Detectors for VPSEM-ESEM
Goldstein et al, 2003
A better detector is above, where the collisions of the emitted
secondary (and backscattered) electrons with the gas molecules is
used advantageously, producing an avalanche effect (=gas
amplification) with electrons being attracted to a + bias electrode.
This yields a secondary electron image. The detector is called a
GSED or ESED.
ESED Detector for Hitachi VPSEM-1
BSE
In 2007, we upgraded our SEM
to a 2nd generation Hitachi
Environment Secondary
Electron Detector (ESED) and
have different/improved images
acquired in VPSEM mode.
ESED
BSE: little/no shadowing, can lose topo
ESED: directional (shadowing), topo enhanced
ESED Detector for Hitachi VPSEM-2
To improve the image, you can modify your conditions:
• Lower voltage (dropped from 15 to 5 keV)
• Drop the stage (=increase the working distance) from 10
mm to 25 mm, to give a greater depth of field
• Increase the gas pressure from 25 to 40 Pa
Wet Samples
• In normal high vac SEM,
water present at low
pressure and room T (*) is
strongly out of equilibrium
and will evaporate (and be
pumped out) quickly.
• However, for a “true”
ESEM, you can set the
pressure to 2600 Pa (@)
and stabilize liquid water
in your sample, so there is
no evaporation and change
in the materials properties
or features you are
imaging.
@
*
• However, a VPSEM (like our Hitachi)
cannot reach 2600 Pa, so the only
alternative would be to install a cold stage
that would keep liquid water meta- stably,
slowing the evaporation (<-------)
Particles!
While we’re discussing Hitachi SEM operation, it is
important to point out a major difference with the
electron probe
• In the e- probe we examine flat polished samples
because they must be, so there is constant path length for
the absorption correction.
• But the SEM is so flexible you can put anything in it,
e.g. lots of particles of different sizes and shapes
• Q: What would be the effect on the path length for a
jagged homogenous particle?
• A: You would get different compositions depending
upon where you put the beam. Light elements would be
particularly absorbed and incorrect.
Low Voltage
Where imaging is concerned, sometimes it pays to
experiment with E0… WHY?
The issue is spatial resolution. Recall that the electrons
scatter, and with higher E0, they have more energy and will
scatter further from the “landing point”.

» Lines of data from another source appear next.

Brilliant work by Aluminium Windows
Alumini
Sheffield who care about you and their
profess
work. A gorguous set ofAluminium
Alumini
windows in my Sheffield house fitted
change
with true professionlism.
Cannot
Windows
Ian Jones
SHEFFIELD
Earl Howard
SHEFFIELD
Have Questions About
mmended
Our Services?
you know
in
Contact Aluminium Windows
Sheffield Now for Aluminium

It is thus a balancing act between having a detector that is
sensitive to low energy electrons (BSE detector, right?) and
enough E0 to give a strong enough signal to give a “good
enough” image
(Along similar lines, lowering the beam current also helps to
give less beam electron scattering…but the signal will be
weaker.)
But lowering E0 of course creates complications with EDS…

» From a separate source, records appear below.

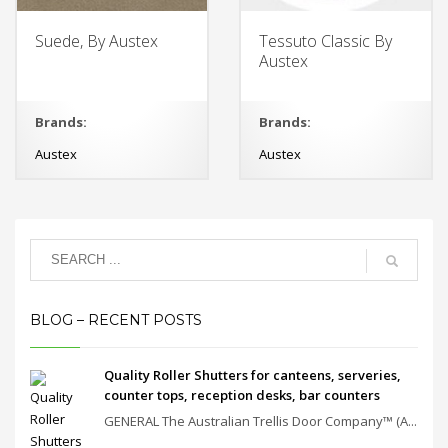
Suede, By Austex
Tessuto Classic By
Austex
Brands:
Brands:
Austex
Austex
BLOG – RECENT POSTS
Quality Roller Shutters for canteens, serveries,
counter tops, reception desks, bar counters
GENERAL The Australian Trellis Door Company™ (A...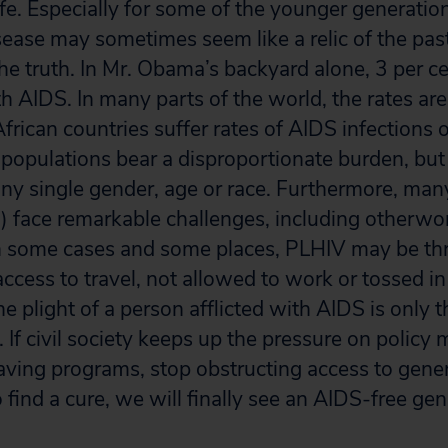
life. Especially for some of the younger generation
sease may sometimes seem like a relic of the past
he truth. In Mr. Obama’s backyard alone, 3 per ce
th AIDS. In many parts of the world, the rates ar
rican countries suffer rates of AIDS infections o
 populations bear a disproportionate burden, but 
any single gender, age or race. Furthermore, many
 face remarkable challenges, including otherwor
In some cases and some places, PLHIV may be th
ccess to travel, not allowed to work or tossed in j
 plight of a person afflicted with AIDS is only th
 If civil society keeps up the pressure on policy 
aving programs, stop obstructing access to generi
o find a cure, we will finally see an AIDS-free gen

VP SEM Applications in Weeks Hall
• Imaging forams, some which may have carbon isotope
measurements (Clay Kelly group)
• Imaging Zebra mussels prior to carbon isotope analysis
(Dana Geary group)
• Evaluating synthetic nanoparticles (size mainly) (Nita
Sahai group)
• locating K-feldspars in a population of grains on
carbon tape, for Ar-Ar dating (Brad Singer group)
• EBSD (need there to be no coating on surface for
optimal signals) (Laurel Goodwin and Basil Tikoff
groups)
VP SEM Applications in Weeks Hall
• Rapid identification of minerals in uncoated mounts
(everyone!)
• Imaging slightly wet samples: fault gauge from underwater
zone, from California (Laurel Goodwin group)

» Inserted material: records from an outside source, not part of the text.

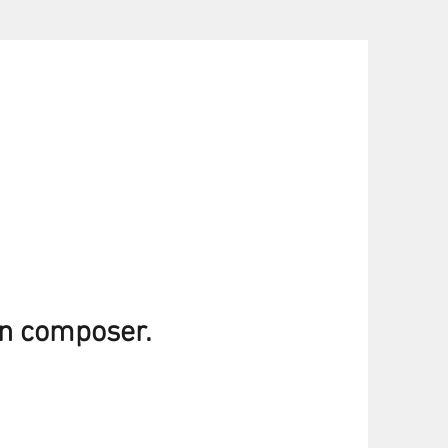
an composer.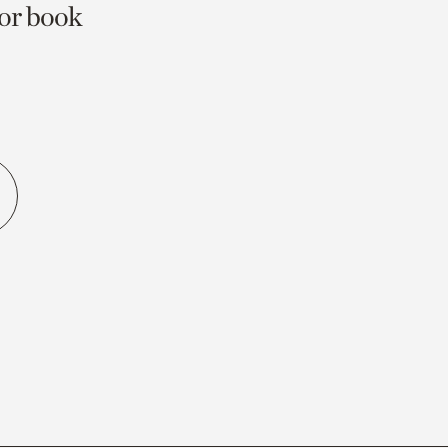
 or book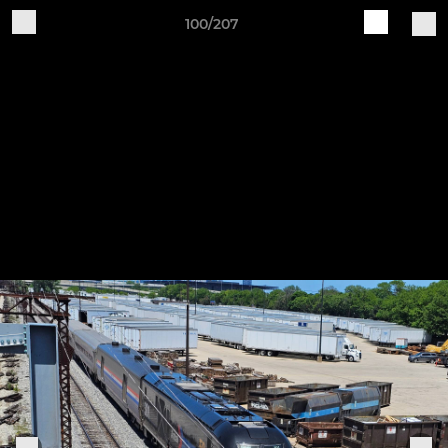
100/207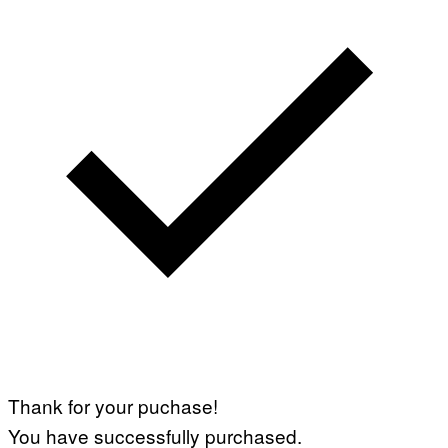
Thank for your puchase!
You have successfully purchased.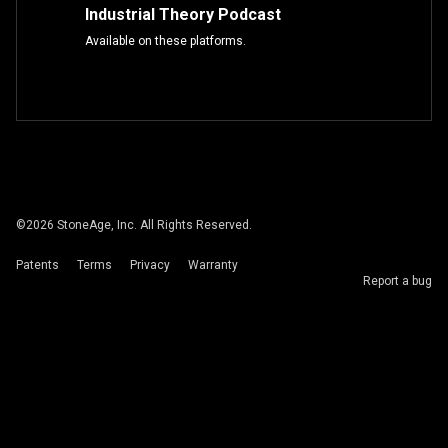
Industrial Theory Podcast
Available on these platforms.
©
2026
StoneAge, Inc. All Rights Reserved.
Patents
Terms
Privacy
Warranty
Report a bug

• Imaging sheared sediment samples” (Harold Tobin group)
• Imaging very wet samples: microbial cultures (Eric Roden
group) -- would need a cold stage to do this
Operational Issues
• Use the least amount of air you can get away with; start with
~20-25 Pa but increase if still have charging; if using ESED
detector, experiment with higher pressures
• Have exposed the least amount of non-conductive surface,
especially glass; surround area of interest with conductive tape
if at all possible. Give the electrons an easy path!
• Be very wary of EDS data acquired on particles, and
particularly in VP mode! Only consider such data to be very
qualitative. If you wish to be more quantitative, you MUST
acquire standards of known composition similar to the
unknowns and spend time studying them FIRST.